Inside NIST's cybersecurity strategy

For Kevin Stine and the rest of the team in the computer security division at NIST’s IT laboratory, cybersecurity is all consuming. The threats and attacks continue to grow and evolve. And cyber’s profile on the national scene has never been higher.

As the manager of security outreach and integration, Stine’s role is to take the standards, guidelines and NIST research and development and apply it all to different sectors and users such as health IT, smart grid and supply chain risk management.

He spoke recently with Editor Nick Wakeman about trends in cybersecurity.

Washington Technology: When you look at the next 12 to 18 months, what are NIST’s goals?

STINE: There are no shortage of priorities but we’ve focused on four:

Mobile security, and not just the device perspective but how do we protect data and information in a mobile environment and in different use cases, such as health IT.

Second is information security continuous monitoring. There is push across government. Not just guidelines but getting into the more technical underpinnings to enable the exchange of security data and leverage security automation work that’s needed for continuous monitoring. There is great value in the exchange of data and interoperability between different security tools and technologies and then aggregating that data and making decisions based on that data.

Third is identity management with standards work and personal identity verification cards and HSPD-12 that continues to be implemented.

The fourth focus is the SHA-3 Hash algorithm. We have a competition to identify a new national standard for a cryptographic hash algorithm. The public competition started in 2007. These things take a long time because of all of the development work that has to happen.

WT: Why are these important priorities?
STINE: They align with national priorities and the administration’s priorities. And we want to stay current with technology and future and near future technologies that are coming down the pike. We also need to respond to our stakeholders and customers.

WT: Why is automated reporting important?
STINE: If you can get the different tools and technologies operating in our environment to share data and then you can aggregate that data, you then have a larger set of information to correlate and make more informed decisions. A lot of our work is on the technical specifications that will let those tools communicate and allow greater analysis to take place.

WT: What advice do you have for agencies and contractors on how to set their cyber priorities?

STINE: We don’t really offer advice but we are consulted on standards and technologies. Most of our input to federal agencies and contractors is that agencies need to understand their data and the value of their data and the threat environment in which they operate.

They need to conduct a good risk assessment to understand the risks they face and then to identify the security controls they need to have to reduce those risks to an acceptable level.

WT: How should agencies separate cyber hype from substance?
STINE: There are a few things they should try to do.

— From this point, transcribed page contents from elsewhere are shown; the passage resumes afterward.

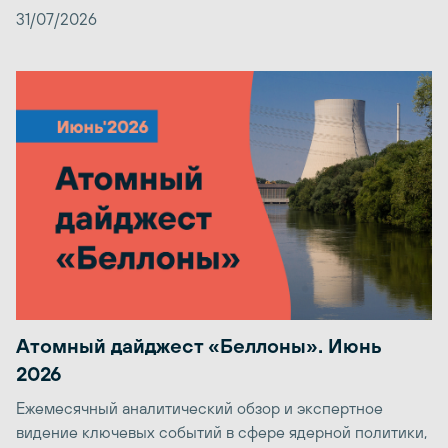
31/07/2026
Атомный дайджест «Беллоны». Июнь
2026
Ежемесячный аналитический обзор и экспертное
видение ключевых событий в сфере ядерной политики,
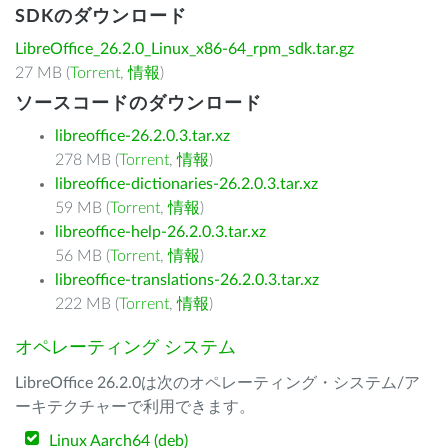
SDKのダウンロード
LibreOffice_26.2.0_Linux_x86-64_rpm_sdk.tar.gz
27 MB (
Torrent
,
情報
)
ソースコードのダウンロード
libreoffice-26.2.0.3.tar.xz
278 MB (
Torrent
,
情報
)
libreoffice-dictionaries-26.2.0.3.tar.xz
59 MB (
Torrent
,
情報
)
libreoffice-help-26.2.0.3.tar.xz
56 MB (
Torrent
,
情報
)
libreoffice-translations-26.2.0.3.tar.xz
222 MB (
Torrent
,
情報
)
オペレーティング システム
LibreOffice 26.2.0は次のオペレーティング・システム/ア
ーキテクチャーで利用できます。
Linux Aarch64 (deb)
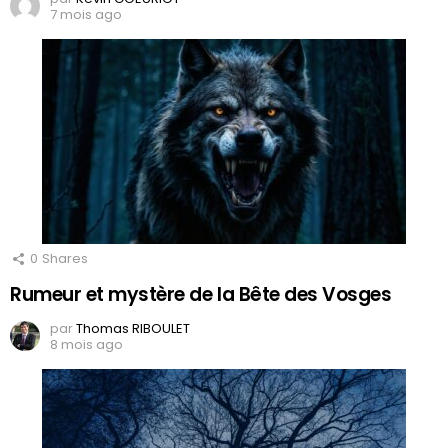
7 mois ago
0
Shares
Rumeur et mystère de la Bête des Vosges
par
Thomas RIBOULET
8 mois ago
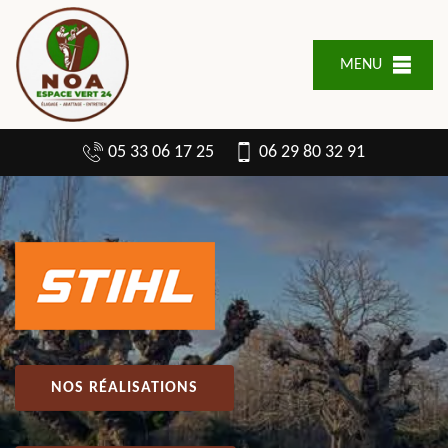
MENU
05 33 06 17 25
06 29 80 32 91
NOS RÉALISATIONS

One is to understand their challenges and use case and to understand their technical environment.

If they have those, they can drill down into the services being offered or the technical capabilities of the product being offered to determine if those products or services fit their use case.

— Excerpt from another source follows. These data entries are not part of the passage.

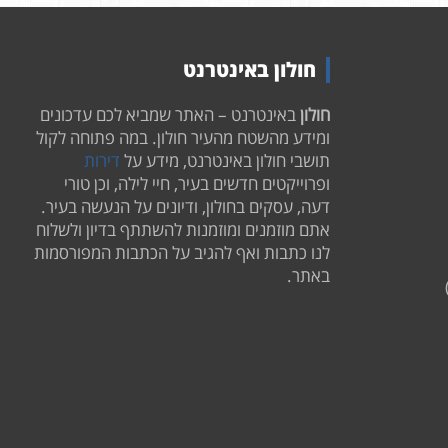
חולון באינטרנט
חולון
באינטרנט – האתר שמביא לכם עדכונים
ומידע מהשטח מהעיר חולון. במה פתוחה לקול
תושבי חולון באינטרנט, מידע על
דירות
ופרוייקטים חדשים בעיר, חיי לילה, וכן טורי
דעה, עסקים בחולון, ודיונים על הנעשה בעיר.
אתם מוזמנים ומוזמנות להשתתף בדיון ולשלוח
לנו כתבות ואף להגיב על הכתבות המפורסמות
באתר.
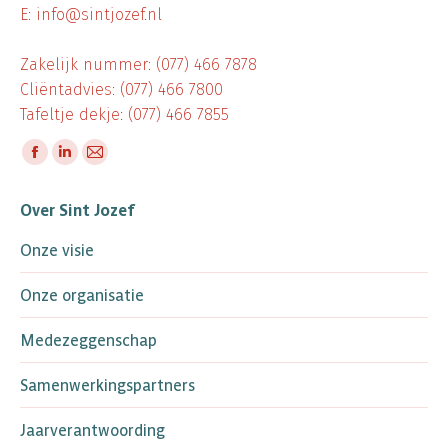
E: info@sintjozef.nl
Zakelijk nummer: (077) 466 7878
Cliëntadvies: (077) 466 7800
Tafeltje dekje: (077) 466 7855
Vind ons op:
Facebook
Linkedin
Mail
page
page
page
Over Sint Jozef
opens
opens
opens
in
in
in
Onze visie
new
new
new
window
window
window
Onze organisatie
Medezeggenschap
Samenwerkingspartners
Jaarverantwoording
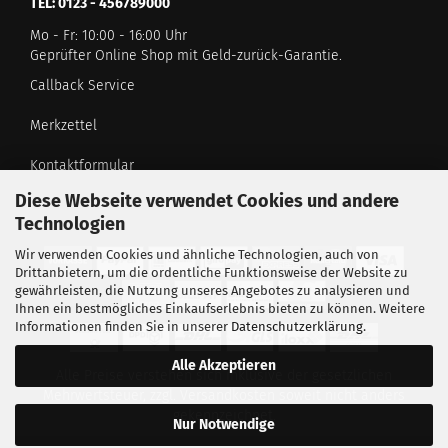
TEL: 0123 - 456789000
Mo - Fr: 10:00 - 16:00 Uhr
Geprüfter Online Shop mit Geld-zurück-Garantie.
Callback Service
Merkzettel
Kontaktformular
Diese Webseite verwendet Cookies und andere
Technologien
Wir verwenden Cookies und ähnliche Technologien, auch von
Drittanbietern, um die ordentliche Funktionsweise der Website zu
gewährleisten, die Nutzung unseres Angebotes zu analysieren und
Ihnen ein bestmögliches Einkaufserlebnis bieten zu können. Weitere
Informationen finden Sie in unserer
Datenschutzerklärung
.
Alle Akzeptieren
Alle Preise verstehen sich inklusive der gesetzlichen
Mehrwertsteuer, zzgl.
Versandkosten
soweit nicht anders
gekennzeichnet.
Nur Notwendige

With any request for products or services, they need to check references, and to the extent that they can, they should try different solutions within their infrastructures.

Try before you buy, so to speak, to get some hands on experience and see how it responds to their needs.

WT: Any advice for contractors?
STINE: They need to stay abreast of the technology trends as well as the standards in the space and how the trends are impacting government activities across different missions.

The government touches nearly every industry you can think of, so there is an amazing breadth and depth of activities and missions that contractors need to stay abreast of and how technology impacts them.

Companies should engage government agencies through different working groups and forums to understand the needs of the agencies and the agencies’ constituents and stakeholders.

WT: Any online resources that you recommend?
STINE: The Computer Security Resource Center at NIST – csrc.nist.gov. That is the online site for standards and guidelines. There are descriptions of our key research areas and projects. There is contact information as well.

And the National Cybersecurity Center of Excellence – csrc.nist.gov/nccoe. That is a public-private collaboration to accelerate the widespread option of integrated cybersecurity tools and technologies.